Egophilie, quand tu nous tiens :
Sur son compte Instagram, Halima Aden écrivait sous un de ses posts : « Ne te change pas toi-même, change les règles du jeu ». D’aucuns y voient un progrès, le triomphe de l’individualisme. J’y vois pour ma part le refus arrogant de la civilité. Cette manière de se moquer du collectif en affirmant la primauté de sa personne a quelque chose de gênant. Je pense tout au contraire qu’il FAUT se changer et respecter les règles du jeu (dans une certaine mesure évidemment). L’être humain n’est pas un diamant taillé par essence et Halima Aden ne fait guère exception. Surtout s’agissant d’une pratique dont le sens, si tant est que l’on ôte ses œillères pour le saisir dans toute sa substance, est contraire à certaines valeurs indépassables, même au nom de l’ouverture à l’autre. La modernité est marquée par le refus de l’aliénation à la culture et par l’affirmation du corps individuel sur le corps social. Au nom de cette affirmation, nous assistons à une ré-aliénation à la religion ou à la culture au nom du libre-choix (Halima Aden porte le hijab volontairement ou par loyauté à sa communauté contrairement à Ashley Graham ou l’athlète paralympique qui posent dans le même magazine mais qui ne sont pas responsables de ce qu’elles sont. Là est toute la différence et met en lumière la responsabilité du magazine dans le choix de faire poser une mannequin vêtue d’un hijab). Sports Illustrated légitime, au nom de la liberté individuelle, une forme de servitude volontaire.
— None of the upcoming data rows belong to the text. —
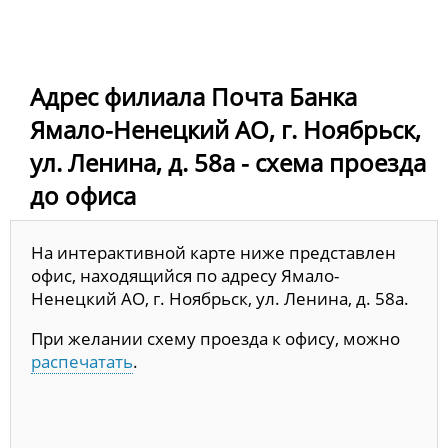
Адрес филиала Почта Банка
Ямало-Ненецкий АО, г. Ноябрьск,
ул. Ленина, д. 58а - схема проезда
до офиса
На интерактивной карте ниже представлен
офис, находящийся по адресу Ямало-
Ненецкий АО, г. Ноябрьск, ул. Ленина, д. 58а.
При желании схему проезда к офису, можно
распечатать
.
Dans une interview, elle déclare : « Je n’arrête pas de penser à moi, âgé de six ans, qui vivait dans un camp de réfugiés dans ce même pays. […] Donc, grandir pour vivre le rêve américain et revenir au Kenya pour un magazine de mode dans les plus belles régions du pays, je ne pense pas que ce soit une histoire que quiconque puisse inventer ». Quitter un pays en tant que réfugiée mais en garder précieusement ce qui pouvait être l’objet même de son départ est chose curieuse. Halima Aden vit donc son rêve américain affublé de ses chaînes communautaires. C’est une notion étrange du rêve américain, syntagme parfait s’il en est d’un monde où tout est possible, y compris d’être libre.
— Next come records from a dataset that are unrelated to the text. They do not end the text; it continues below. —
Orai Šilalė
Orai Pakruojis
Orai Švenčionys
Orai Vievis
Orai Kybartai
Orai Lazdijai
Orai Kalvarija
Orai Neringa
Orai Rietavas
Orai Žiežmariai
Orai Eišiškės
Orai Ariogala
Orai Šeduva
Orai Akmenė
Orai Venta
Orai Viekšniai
Le hijab, cette imposture féministe :
Pour finir, cet événement est le symbole d’un féminisme totalement divers et désuni. Entre les pionnières de la lutte en France (Badinter, Agacinsky…) et les intersectionnelles d’aujourd’hui (Rokhaya Diallo, Yamina Tadjeur…), il y a un monde et une guerre sans merci entre les premières, qui pourfendent un vêtement communautaire doublé d’un outil d’aliénation et de soumission des femmes, et les secondes qui prônent la liberté de se vêtir selon ses envies et ses croyances. Mais quelle liberté quand on a le choix entre figurer la femme prude et loyale à sa communauté d’un côté, et passer pour la catin libertine et traîtresse de l’autre ? Aufeminin.com a choisi son camp et dresse un portrait dithyrambique de la mannequin voilée. « Si vous essayez de gommer vos différences pour devenir comme les autres, vous avez tout faux » nous dit-elle. Et Aufeminin.com d’approuver franchement. En réalité, Halima Aden est d’un conformisme parfait. Elle revendique sa liberté mais porte fièrement ses chaînes communautaires. Elle peut distribuer les leçons de morale autant qu’elle veut. Le courage qui aurait marqué sa singularité aurait été tout au contraire de prendre exemple sur ces femmes, en Iran et ailleurs dans le monde musulman, qui ôtent leur voile au péril de leur vie. A vaincre sans péril, on triomphe sans gloire.